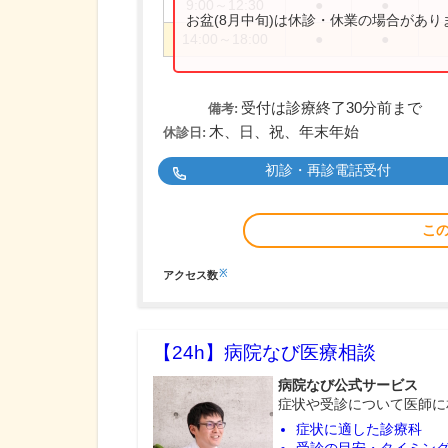
9:00～12:30
●
●
お盆(8月中旬)は休診・休業の場合があ
14:00～18:00
●
●
受付は診療終了30分前まで
備考:
木、日、祝、年末年始
休診日:
初診・再診電話受付
こ
※
アクセス数
【24h】
病院なび医療相談
病院なび公式サービス
症状や受診について医師に
症状に適した診療科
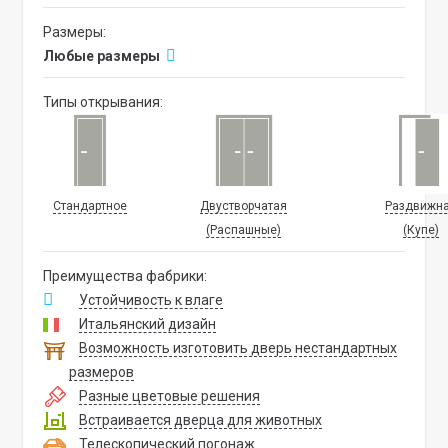
Размеры:
Любые размеры
Типы открывания:
Стандартное
Двустворчатая
Раздвижн
(Распашные)
(Купе)
Преимущества фабрики:
Устойчивость к влаге
Итальянский дизайн
Возможность изготовить дверь нестандартных
размеров
Разные цветовые решения
Встраивается дверца для животных
Телескопический погонаж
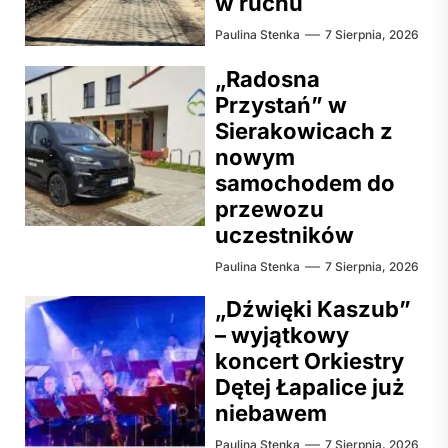
w ruchu
Paulina Stenka
7 Sierpnia, 2026
„Radosna
Przystań” w
Sierakowicach z
nowym
samochodem do
przewozu
uczestników
Paulina Stenka
7 Sierpnia, 2026
„Dźwięki Kaszub”
– wyjątkowy
koncert Orkiestry
Dętej Łapalice już
niebawem
Paulina Stenka
7 Sierpnia, 2026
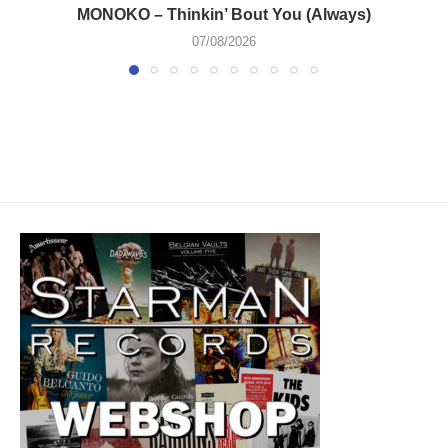
MONOKO – Thinkin’ Bout You (Always)
07/08/2026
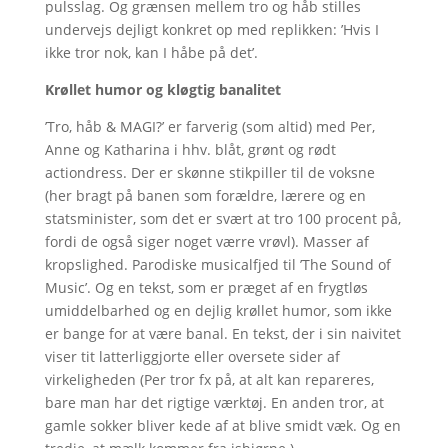
pulsslag. Og grænsen mellem tro og håb stilles
undervejs dejligt konkret op med replikken: ’Hvis I
ikke tror nok, kan I håbe på det’.
Krøllet humor og kløgtig banalitet
’Tro, håb & MAGI?’ er farverig (som altid) med Per,
Anne og Katharina i hhv. blåt, grønt og rødt
actiondress. Der er skønne stikpiller til de voksne
(her bragt på banen som forældre, lærere og en
statsminister, som det er svært at tro 100 procent på,
fordi de også siger noget værre vrøvl). Masser af
kropslighed. Parodiske musicalfjed til ’The Sound of
Music’. Og en tekst, som er præget af en frygtløs
umiddelbarhed og en dejlig krøllet humor, som ikke
er bange for at være banal. En tekst, der i sin naivitet
viser tit latterliggjorte eller oversete sider af
virkeligheden (Per tror fx på, at alt kan repareres,
bare man har det rigtige værktøj. En anden tror, at
gamle sokker bliver kede af at blive smidt væk. Og en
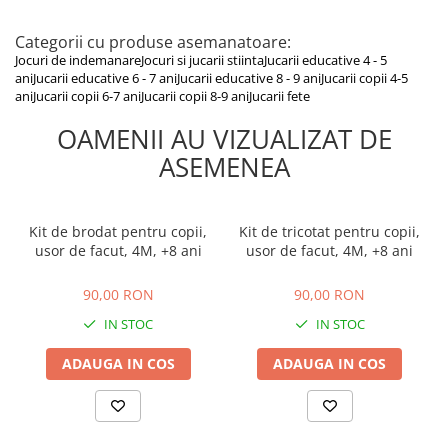
Categorii cu produse asemanatoare:
Jocuri de indemanare
Jocuri si jucarii stiinta
Jucarii educative 4 - 5
ani
Jucarii educative 6 - 7 ani
Jucarii educative 8 - 9 ani
Jucarii copii 4-5
ani
Jucarii copii 6-7 ani
Jucarii copii 8-9 ani
Jucarii fete
OAMENII AU VIZUALIZAT DE
ASEMENEA
Kit de brodat pentru copii,
Kit de tricotat pentru copii,
usor de facut, 4M, +8 ani
usor de facut, 4M, +8 ani
90,00 RON
90,00 RON
90,00 RON
90,00 RON
IN STOC
IN STOC
ADAUGA IN COS
ADAUGA IN COS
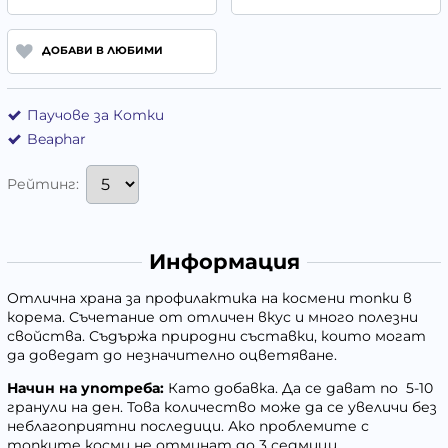
ДОБАВИ В ЛЮБИМИ
Паучове за Котки
Beaphar
Рейтинг:
Информация
Отлична храна за профилактика на космени топки в
корема. Съчетание от отличен вкус и много полезни
свойства. Съдържа природни съставки, които могат
да доведат до незначително оцветяване.
Начин на употреба:
Като добавка. Да се дават по 5-10
гранули на ден. Това количество може да се увеличи без
неблагоприятни последици. Ако проблемите с
топките косми не отминат до 3 седмици,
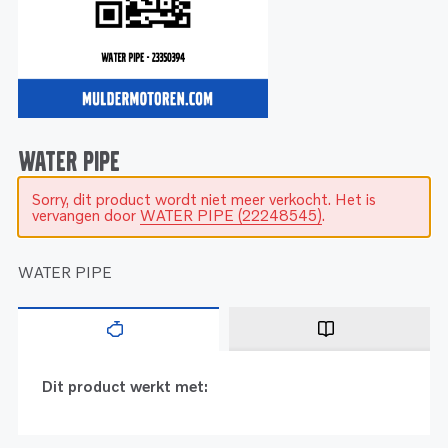
Service
Onderdelen
Industrie
Motoren
Service
Onderdelen
Service en onderhoud
Motoren
Service
Reman
Motoren
WATER PIPE
Sorry, dit product wordt niet meer verkocht. Het is
Reman – Pleziervaart
vervangen door
WATER PIPE (22248545)
.
Reman - Bedrijfsvaart
Reman – Industrie
WATER PIPE
Dit product werkt met:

- - -

§ **PROBLEM TO WORK ON**
Would you give the data above again word for word, skipping any images?

§ **RESULT BELOW**
9:00～12:30
●
●
お盆(8月中旬)は休診・休業の場合があ
14:00～18:00
●
●
受付は診療終了30分前まで
備考:
木、日、祝、年末年始
休診日:
初診・再診電話受付
こ
※
アクセス数
【24h】
病院なび医療相談
病院なび公式サービス
症状や受診について医師に
症状に適した診療科
Размеры:
Любые размеры
Типы открывания:
Стандартное
Двустворчатая
Раздвижн
(Распашные)
(Купе)
Преимущества фабрики:
Устойчивость к влаге
Итальянский дизайн
Возможность изготовить дверь нестандартных
размеров
Разные цветовые решения
Встраивается дверца для животных
Телескопический погонаж
w ruchu
Paulina Stenka
7 Sierpnia, 2026
„Radosna
Przystań” w
Sierakowicach z
nowym
samochodem do
przewozu
uczestników
Paulina Stenka
7 Sierpnia, 2026
„Dźwięki Kaszub”
– wyjątkowy
koncert Orkiestry
Dętej Łapalice już
niebawem
Paulina Stenka
7 Sierpnia, 2026
MONOKO – Thinkin’ Bout You (Always)
07/08/2026
pulsslag. Og grænsen mellem tro og håb stilles
undervejs dejligt konkret op med replikken: ’Hvis I
ikke tror nok, kan I håbe på det’.
Krøllet humor og kløgtig banalitet
’Tro, håb & MAGI?’ er farverig (som altid) med Per,
Anne og Katharina i hhv. blåt, grønt og rødt
actiondress. Der er skønne stikpiller til de voksne
(her bragt på banen som forældre, lærere og en
statsminister, som det er svært at tro 100 procent på,
fordi de også siger noget værre vrøvl). Masser af
kropslighed. Parodiske musicalfjed til ’The Sound of
Music’. Og en tekst, som er præget af en frygtløs
umiddelbarhed og en dejlig krøllet humor, som ikke
er bange for at være banal. En tekst, der i sin naivitet
viser tit latterliggjorte eller oversete sider af
virkeligheden (Per tror fx på, at alt kan repareres,
bare man har det rigtige værktøj. En anden tror, at
gamle sokker bliver kede af at blive smidt væk. Og en
Categorii cu produse asemanatoare:
Jocuri de indemanare
Jocuri si jucarii stiinta
Jucarii educative 4 - 5
ani
Jucarii educative 6 - 7 ani
Jucarii educative 8 - 9 ani
Jucarii copii 4-5
ani
Jucarii copii 6-7 ani
Jucarii copii 8-9 ani
Jucarii fete
OAMENII AU VIZUALIZAT DE
ASEMENEA
Kit de brodat pentru copii,
Kit de tricotat pentru copii,
usor de facut, 4M, +8 ani
usor de facut, 4M, +8 ani
90,00 RON
90,00 RON
90,00 RON
90,00 RON
IN STOC
IN STOC
ADAUGA IN COS
ADAUGA IN COS
ДОБАВИ В ЛЮБИМИ
Паучове за Котки
Beaphar
Рейтинг:
Информация
Отлична храна за профилактика на космени топки в
корема. Съчетание от отличен вкус и много полезни
свойства. Съдържа природни съставки, които могат
да доведат до незначително оцветяване.
Начин на употреба:
Като добавка. Да се дават по 5-10
гранули на ден. Това количество може да се увеличи без
неблагоприятни последици. Ако проблемите с
топките косми не отминат до 3 седмици,
Service
Onderdelen
Industrie
Motoren
Service
Onderdelen
Service en onderhoud
Motoren
Service
Reman
Motoren
WATER PIPE
Sorry, dit product wordt niet meer verkocht. Het is
Reman – Pleziervaart
vervangen door
WATER PIPE (22248545)
.
Reman - Bedrijfsvaart
Reman – Industrie
WATER PIPE
Dit product werkt met:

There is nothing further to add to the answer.